International Women’s Day - Artist Spotlight, Shelly Goldsmith

Celebrating the power and importance of female creativity

Shelly Goldsmith’s practice investigates the power of cloth to explore psychological states, emotions and conceptual ideas around identity and familial female experience.

With a feminist viewpoint she unpicks established psychological theory to better understand human interactions, how we live our life and what shapes us. Clothing and fabric imbued with memory and meaning, ordinary day-to-day routines, or ceremonies and weddings to powerfully emotive life events, such as migration and displacement. Through her distinctive vision she transforms textiles into potent vehicles of storytelling, fabricating scenes saturated with the tidal seascapes of her present or locations and tokens of her past. 

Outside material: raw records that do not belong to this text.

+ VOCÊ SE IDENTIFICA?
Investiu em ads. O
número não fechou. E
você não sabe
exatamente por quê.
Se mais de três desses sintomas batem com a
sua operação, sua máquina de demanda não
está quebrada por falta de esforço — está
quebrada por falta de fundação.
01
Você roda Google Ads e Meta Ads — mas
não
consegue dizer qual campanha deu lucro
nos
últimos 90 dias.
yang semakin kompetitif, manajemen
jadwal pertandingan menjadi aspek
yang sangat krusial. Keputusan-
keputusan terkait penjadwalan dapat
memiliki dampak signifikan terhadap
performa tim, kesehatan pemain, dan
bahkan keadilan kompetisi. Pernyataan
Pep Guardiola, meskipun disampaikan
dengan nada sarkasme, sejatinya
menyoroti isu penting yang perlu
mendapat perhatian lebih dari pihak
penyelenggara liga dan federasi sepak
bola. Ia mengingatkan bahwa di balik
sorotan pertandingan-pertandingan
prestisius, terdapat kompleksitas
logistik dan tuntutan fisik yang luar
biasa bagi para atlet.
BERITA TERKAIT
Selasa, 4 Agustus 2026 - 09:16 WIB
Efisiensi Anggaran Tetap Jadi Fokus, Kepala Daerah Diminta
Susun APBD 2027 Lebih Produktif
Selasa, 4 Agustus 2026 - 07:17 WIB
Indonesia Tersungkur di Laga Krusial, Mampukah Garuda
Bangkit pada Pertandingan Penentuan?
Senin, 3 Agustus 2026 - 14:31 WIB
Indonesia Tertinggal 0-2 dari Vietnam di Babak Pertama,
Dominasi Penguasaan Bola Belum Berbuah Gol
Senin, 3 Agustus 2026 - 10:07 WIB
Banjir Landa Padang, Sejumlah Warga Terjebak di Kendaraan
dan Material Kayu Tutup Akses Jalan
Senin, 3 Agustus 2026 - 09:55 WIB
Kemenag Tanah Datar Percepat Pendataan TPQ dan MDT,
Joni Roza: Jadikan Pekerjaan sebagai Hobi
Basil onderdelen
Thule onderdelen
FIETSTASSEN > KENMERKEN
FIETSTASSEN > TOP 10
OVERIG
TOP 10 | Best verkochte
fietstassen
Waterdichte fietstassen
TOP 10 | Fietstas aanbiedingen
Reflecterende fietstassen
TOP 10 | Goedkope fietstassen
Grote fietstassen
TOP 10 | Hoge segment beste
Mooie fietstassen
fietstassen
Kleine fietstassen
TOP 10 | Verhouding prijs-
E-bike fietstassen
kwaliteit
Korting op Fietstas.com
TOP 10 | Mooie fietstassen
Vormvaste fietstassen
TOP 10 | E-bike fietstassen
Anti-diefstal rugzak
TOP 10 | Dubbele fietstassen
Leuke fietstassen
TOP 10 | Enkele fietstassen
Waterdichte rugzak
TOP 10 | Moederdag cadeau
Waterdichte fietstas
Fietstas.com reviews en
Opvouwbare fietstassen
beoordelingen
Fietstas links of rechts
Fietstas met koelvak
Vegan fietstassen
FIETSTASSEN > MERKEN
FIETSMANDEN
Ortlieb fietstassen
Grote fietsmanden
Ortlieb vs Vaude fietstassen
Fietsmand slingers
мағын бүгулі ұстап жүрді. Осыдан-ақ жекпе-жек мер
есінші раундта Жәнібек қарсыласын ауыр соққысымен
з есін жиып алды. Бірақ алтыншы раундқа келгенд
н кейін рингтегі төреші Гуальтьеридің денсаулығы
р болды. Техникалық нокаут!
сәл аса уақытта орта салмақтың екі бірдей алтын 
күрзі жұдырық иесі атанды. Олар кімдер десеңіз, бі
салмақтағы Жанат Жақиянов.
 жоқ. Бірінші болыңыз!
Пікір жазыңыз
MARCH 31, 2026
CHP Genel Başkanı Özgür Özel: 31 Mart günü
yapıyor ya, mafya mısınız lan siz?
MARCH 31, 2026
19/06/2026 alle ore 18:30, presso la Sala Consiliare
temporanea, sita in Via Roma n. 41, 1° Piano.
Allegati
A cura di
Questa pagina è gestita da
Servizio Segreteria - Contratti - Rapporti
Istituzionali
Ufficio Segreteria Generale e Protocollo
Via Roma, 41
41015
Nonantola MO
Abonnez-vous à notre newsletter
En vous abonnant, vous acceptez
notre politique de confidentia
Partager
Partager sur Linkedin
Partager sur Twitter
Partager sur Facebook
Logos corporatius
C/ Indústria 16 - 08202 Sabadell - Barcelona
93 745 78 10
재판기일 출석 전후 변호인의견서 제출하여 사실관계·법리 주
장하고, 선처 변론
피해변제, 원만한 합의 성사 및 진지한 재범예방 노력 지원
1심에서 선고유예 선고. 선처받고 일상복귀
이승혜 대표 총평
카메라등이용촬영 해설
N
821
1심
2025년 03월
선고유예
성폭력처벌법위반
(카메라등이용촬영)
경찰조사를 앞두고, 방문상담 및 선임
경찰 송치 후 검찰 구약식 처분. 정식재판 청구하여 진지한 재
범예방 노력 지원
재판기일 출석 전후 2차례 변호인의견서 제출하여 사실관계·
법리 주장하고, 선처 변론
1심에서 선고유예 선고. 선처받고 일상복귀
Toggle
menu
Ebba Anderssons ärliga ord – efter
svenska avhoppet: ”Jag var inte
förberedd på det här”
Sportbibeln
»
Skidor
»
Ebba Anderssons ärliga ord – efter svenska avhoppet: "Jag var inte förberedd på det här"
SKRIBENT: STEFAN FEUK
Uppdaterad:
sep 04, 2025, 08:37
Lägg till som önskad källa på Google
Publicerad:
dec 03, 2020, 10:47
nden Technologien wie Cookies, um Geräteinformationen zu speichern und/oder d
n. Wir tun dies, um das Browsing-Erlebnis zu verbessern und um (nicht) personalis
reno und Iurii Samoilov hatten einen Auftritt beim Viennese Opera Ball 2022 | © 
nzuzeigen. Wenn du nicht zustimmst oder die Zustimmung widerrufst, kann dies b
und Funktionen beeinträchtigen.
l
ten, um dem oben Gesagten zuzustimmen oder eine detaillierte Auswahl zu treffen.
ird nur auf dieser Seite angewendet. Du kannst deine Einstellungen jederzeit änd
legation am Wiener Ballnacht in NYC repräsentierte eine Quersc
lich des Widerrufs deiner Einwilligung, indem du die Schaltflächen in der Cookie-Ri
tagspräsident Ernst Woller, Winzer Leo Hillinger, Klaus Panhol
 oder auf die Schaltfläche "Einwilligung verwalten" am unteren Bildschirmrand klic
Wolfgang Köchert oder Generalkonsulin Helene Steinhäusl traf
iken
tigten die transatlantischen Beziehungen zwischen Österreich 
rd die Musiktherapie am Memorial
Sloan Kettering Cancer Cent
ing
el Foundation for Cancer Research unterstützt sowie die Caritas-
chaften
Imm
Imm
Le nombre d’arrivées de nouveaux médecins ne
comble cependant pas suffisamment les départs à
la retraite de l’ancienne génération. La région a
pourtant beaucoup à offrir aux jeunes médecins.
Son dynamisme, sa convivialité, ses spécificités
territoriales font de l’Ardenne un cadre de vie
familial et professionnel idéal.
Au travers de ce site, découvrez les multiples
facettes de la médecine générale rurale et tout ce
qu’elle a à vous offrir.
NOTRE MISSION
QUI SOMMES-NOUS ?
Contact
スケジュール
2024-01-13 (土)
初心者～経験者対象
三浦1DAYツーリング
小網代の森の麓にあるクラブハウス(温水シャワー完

Goldsmith’s work is marked by meticulous craftsmanship and experimentation, re-appropriating and manipulating discarded synthetic clothing. In the Dresses for Giants series, Goldsmith reclaims 1970s polyester wedding dresses, exploring the psychological theory ‘Locus of Control’ to understand how we locate our sense of self. Utilising complex and innovative dye-sublimation processes methods she uses dispersal dye in 3 states (digitally printed dye, hand painted & vaporised dye) to imprint the ghostly remnants of voluminous dresses in deep inky blue. 

Goldsmith is an established fine art textile artist. She is recognised internationally, exhibiting in galleries and museums across the UK, Europe, Japan and U.S.A. Her work is held in a number of esteemed public collections including the V&A Museum, The Whitwoth Gallery and The Crafts Council. Goldsmith is a Royal College of Art alumnus, and the recipient of the Jerwood Prize and the Vlieseline Fine Art Textile Award, an international prize which recognises concept driven and gallery context textiles.